Henry Cisneros, former mayor
Cisneros spent eight years as mayor of San Antonio and later did a stint in President Bill Clinton’s cabinet as secretary of housing and urban development. He also serves as chairman of two companies that invest in affordable housing projects and transportation infrastructure. Business aside, his family’s political roots are deep in San Antonio soil, and numerous politicians, including presidential-hopeful Julian Castro and U.S. Rep. Joaquin Castro, have sought his counsel.
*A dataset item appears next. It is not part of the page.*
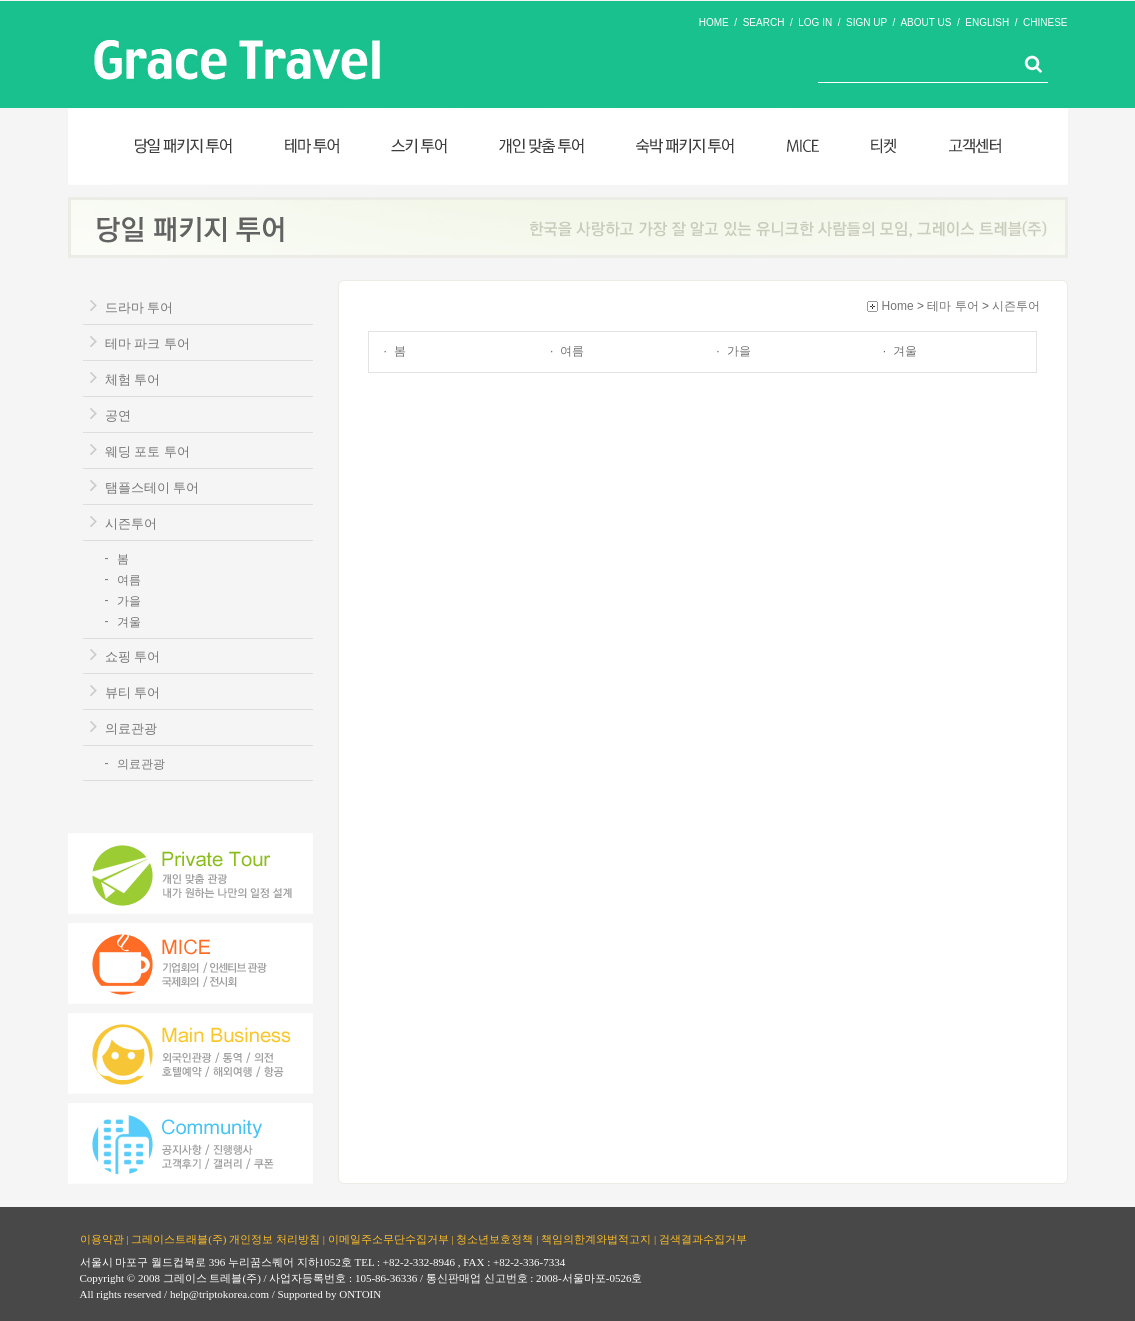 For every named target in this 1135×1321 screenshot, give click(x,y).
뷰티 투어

He’s also a former San Antonio Chamber of Commerce chairman and founding chairman of the public-private BioMed SA partnership, formed to promote biosciences development in the city.
COPS/Metro Alliance, community organization
While not a single person, the enduring power of the combination of Communities Organized for Public Service and Metro Alliance lies in its numbers and not having a dependency on a single leader. Those numbers come from church congregations, schools and unions, who first unified in 1974 to demand better drainage, streets and police protection for underserved areas of the city.
Patti Radle, SAISD Board of Trustees President
Radle finishes her term this year as president and District 5 representative for the San Antonio Independent School District, but her public service track record is long. Radle and her husband Rod serve as volunteer directors of Inner City Development, which they founded in their West Side home in 1972. The organization has given rise to other groups including the San Antonio Alternative Housing Corp. and San Anto Cultural Arts. Radle was considered a voice for the voiceless when she served on council from 2003 to 2007, and she remains a strong public policy advocate.